Trois acteurs très glamours apportent un peu de lustre à "The Fabulous Baker Boys", une comédie dramatique mi-amère sur le succès, les relations humaines et les difficultés d'avoir un frère. Un tendre et gentil divertissement.
Les frangins Baker jouent de la musique jazz depuis 31 ans. Ces derniers temps, ils ont de plus en plus de difficulté à faire lever la foule. Conscients qu'ils doivent renouveler leur répertoire, le raisonné Frank (Beau Bridges) et son jeune frère plus volatile et talentueux Jack (Jeff Bridges) décident d'embaucher la chanteuse Susie (Michelle Pfeiffer). Un extraordinaire coup de dés qui pave d'or le chemin du trio. Jusqu'au moment où les sentiments amoureux réveillent des rivalités et des aspirations inconscientes.
Surtout connu comme le scénariste des quatre premiers volets d'Harry Potter, Steven Kloves a également flirté avec la réalisation. Il est l'homme derrière l'oubliable Flesh and Bone en 1993 et le plus réussi "The Fabulous Baker Boys" en 1989. Cette dernière production, sans rien révolutionner, prend son temps pour dresser un portrait subtil et enivrant d'individus qui doivent évoluer pour survivre. De ses péripéties attendues à ses dialogues honnêtes en passant par sa finale prévisible et ses morales judicieusement distillées, la vie de trois personnages se dévoile sans jamais tomber dans la facilité. De nombreuses minutes auraient facilement pu être amputées, mais pour une fois que les protagonistes sont au cœur du récit!
Ces derniers sont profonds et ils ne tentent pas de se voler mutuellement la vedette. Le plus intense s'avère Jeff Bridges en rebelle désenchanté. Son manque d'ambition est flagrant, ce qui ne l'empêche pas de prendre soin d'une jeune adolescente et d'un labrador noir. En misant sur ses regards, l'interprète récemment vu dans le Tideland de Terry Gilliam se la coule douce en anti-héros sympathique, un tombeur qui n'arrive jamais à être complètement heureux. Face à lui, la réalité embrasse la fiction avec un étonnant Beau Bridges qui laisse de côté ses mimiques habituelles pour camper un rôle plus nuancé. Il est le grand frère cérébral et sa façon de toujours tout arranger lui causera beaucoup de soucis. Entre les deux hommes se maintient efficacement une Michelle Pfeiffer à la fois sexy et convaincante. Quelques scènes versent dans la sensualité et dans l'ensemble, elle arrive à être crédible malgré son maquillage qui prend souvent toute la place.
Comme la musique jazzée prend toute la place, la trame sonore se devait d'être judicieusement utilisée. Aucun problème pour cet aspect.
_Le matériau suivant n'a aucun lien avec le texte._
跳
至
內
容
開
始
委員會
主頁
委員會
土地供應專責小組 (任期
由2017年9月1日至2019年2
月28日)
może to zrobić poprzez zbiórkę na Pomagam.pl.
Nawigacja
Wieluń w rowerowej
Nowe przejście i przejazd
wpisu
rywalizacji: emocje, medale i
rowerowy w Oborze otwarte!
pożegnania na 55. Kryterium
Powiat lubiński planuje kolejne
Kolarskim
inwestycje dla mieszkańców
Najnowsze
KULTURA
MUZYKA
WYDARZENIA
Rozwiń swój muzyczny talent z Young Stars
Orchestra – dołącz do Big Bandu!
Les airs réchauffent les situations sans trop porter ombrage aux dialogues distincts qui auraient toutefois pu être un peu plus élevés. Le piano s'entend à l'occasion des enceintes situées sur le côté jusqu'au point de faire mentir le boîtier. Ce dernier annonce une piste mono en espagnol et en français. Ce n'est pas tout à fait le cas. La piste francophone est plutôt en Dolby Digital 2.0, mais il n'y aucune piste espagnole. Quelques erreurs qui pourront amener de la joie ou de la déception. Les images respectent généralement cette ambiance de music-hall avec une multitude de néons et de reflets rosés et orangés. Du blocage peut malheureusement apparaître à quelques occasions et la luminosité s'avère souvent un peu blanche. De minces inconvénients, car pour le reste, c'est plutôt recommandable.
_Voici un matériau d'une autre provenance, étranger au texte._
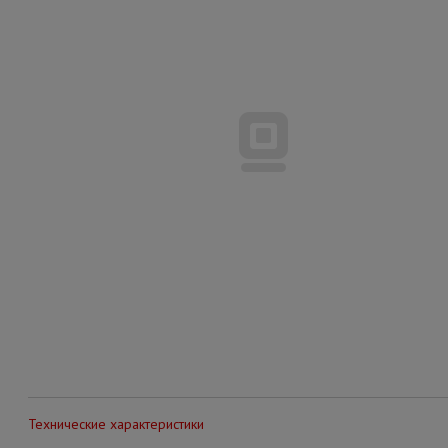
Технические характеристики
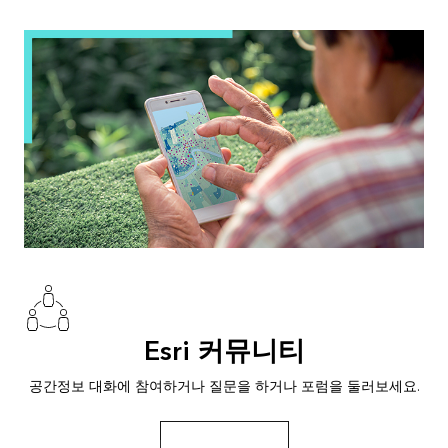
Esri 커뮤니티
공간정보 대화에 참여하거나 질문을 하거나 포럼을 둘러보세요.
Esri 커뮤니티로 이동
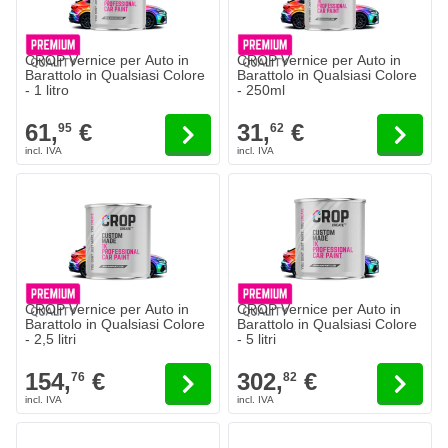
CROP Vernice per Auto in
CROP Vernice per Auto in
Barattolo in Qualsiasi Colore
Barattolo in Qualsiasi Colore
- 1 litro
- 250ml
61,
€
31,
€
95
62
CROP Vernice per Auto in
CROP Vernice per Auto in
Barattolo in Qualsiasi Colore
Barattolo in Qualsiasi Colore
- 2,5 litri
- 5 litri
154,
€
302,
€
76
82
Sans verser dans le kitch extrême, il faut avouer que cette première réalisation de Steven Kloves flirte souvent avec des éléments romantiques et la pochette respecte cet idéal. Il y a une Michelle Pfeiffer qui sourit, entourée des deux Bridges. Mignon comme tout. Le menu principal du DVD l'est beaucoup moins. Les trois personnages principaux sont à nouveau réunis, regardant cette fois l'auditeur. C'est légitime que le tout soit statique (il ne s'y passe finalement pas grand-chose), mais qu'aucune chanson n'ait été retenue est inconcevable. Tout comme cette absence totale de suppléments. Un quelconque documentaire ou/et pistes de commentaires n'auraient pas fait de mal.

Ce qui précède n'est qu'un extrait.